Personalised treatments offer obvious benefits to patients, as the treatments are more effective for their cancer, dosing levels can be calculated more accurately, and patients whose genetic make-up means they will not benefit can be spared the possible side-effects. There are also clear benefits for the NHS as the medicines that are used will be the ones with the greatest value and patient benefit, and treatments that will not be effective do not have to be tried, saving money and capacity. Personalised testing also has the potential to benefit prevention and early diagnosis by identifying patients with a genetic risk of getting a particular cancer, offering the potential for preventative action, for example by modifying their lifestyle and through dedicated monitoring by the NHS.

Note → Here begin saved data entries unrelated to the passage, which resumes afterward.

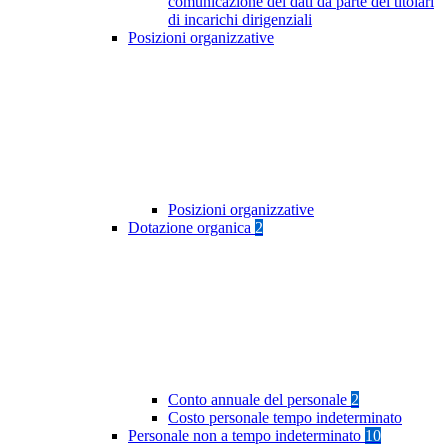
comunicazione dei dati da parte dei titolari
di incarichi dirigenziali
Posizioni organizzative
Posizioni organizzative
Dotazione organica
2
Conto annuale del personale
2
Costo personale tempo indeterminato
Personale non a tempo indeterminato
10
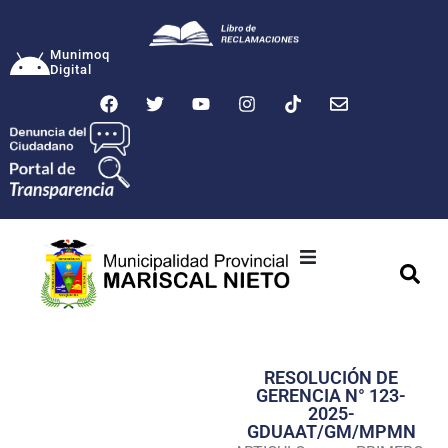
Munimoq
Digital
Ciudad
Municipalidad
RESOLUCIÓN DE
Transparencia
GERENCIA N° 123-
2025-
Seguridad
GDUAAT/GM/MPMN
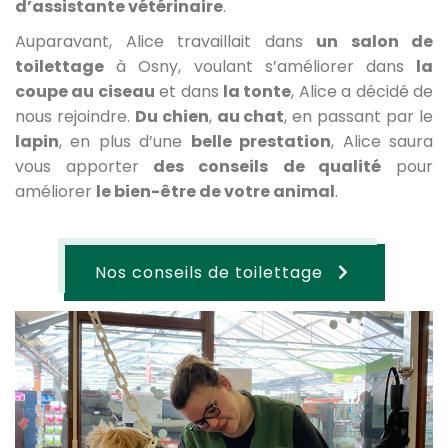
d’assistante vétérinaire
.
Auparavant, Alice travaillait dans
un salon de
toilettage
à Osny, voulant s’améliorer dans
la
coupe au ciseau
et dans
la tonte
, Alice a décidé de
nous rejoindre.
Du chien
,
au chat
, en passant par le
lapin
, en plus d’une
belle prestation
, Alice saura
vous apporter
des conseils
de qualité
pour
améliorer
le bien-être de votre animal
.
Nos conseils de toilettage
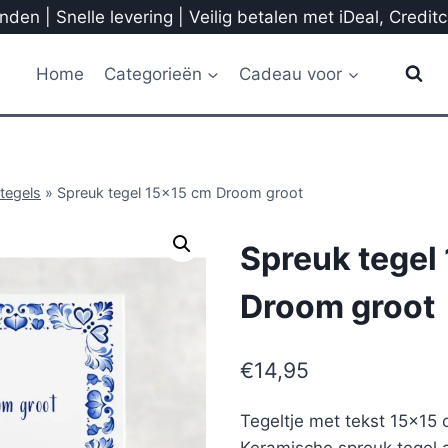
den | Snelle levering | Veilig betalen met iDeal, Credit
Home
Categorieën
Cadeau voor
tegels
»
Spreuk tegel 15×15 cm Droom groot
Spreuk tegel
Droom groot
€
14,95
Tegeltje met tekst 15×15
Keramische spreuk tegel a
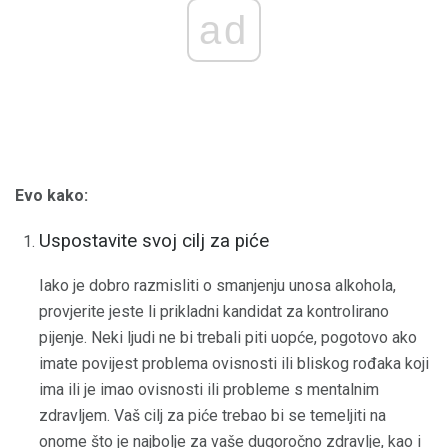
ad
Evo kako:
Uspostavite svoj cilj za piće
Iako je dobro razmisliti o smanjenju unosa alkohola,
provjerite jeste li prikladni kandidat za kontrolirano
pijenje. Neki ljudi ne bi trebali piti uopće, pogotovo ako
imate povijest problema ovisnosti ili bliskog rođaka koji
ima ili je imao ovisnosti ili probleme s mentalnim
zdravljem. Vaš cilj za piće trebao bi se temeljiti na
onome što je najbolje za vaše dugoročno zdravlje, kao i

Targeted treatments will also change both the business model for pharma and the way in which health services will need to approach these drugs. The days of the cancer blockbuster are probably behind us. Instead, treatments will be focused on ever smaller groups of patients. Breast cancer will not be one disease affecting over 48,000 people a year in the UK, but tens of diseases affecting groups as small as 1,000 patients, which will have implications for the way in which clinical trials are organised, as well as the resultant evidence of clinical benefit which is deemed to be acceptable. Although this could reduce overall health service costs by ensuring that fewer patients receive the drug, it will necessitate higher unit costs, as manufacturers will need to make a return on their investment. Health technology assessment processes will have to adapt to reflect this – another challenge for value-based pricing.
For the UK to realise its potential as a leader in this field, we also need to ensure that patients are able to receive the latest treatments in routine NHS care. Otherwise we risk ruling ourselves out as a destination for important clinical trials, as most patients will not have been treated with the existing standard of care, which is usually a pre-requisite for entry into trials. In this respect the Cancer Drugs Fund could have an important (and partly unintended) benefit (so far, nearly 10,000 patients have accessed treatments which would otherwise have had little NHS usage – an important resource for future trials).
Personalised medicine in the form practised by Professor Steinman is not even on the horizon for routine care. But treatment targeted at the personal characteristics of a patient is already here and will become the norm, rather than the exception, over the next decade. This creates great opportunities, but also challenges. The future of cancer is increasingly personal.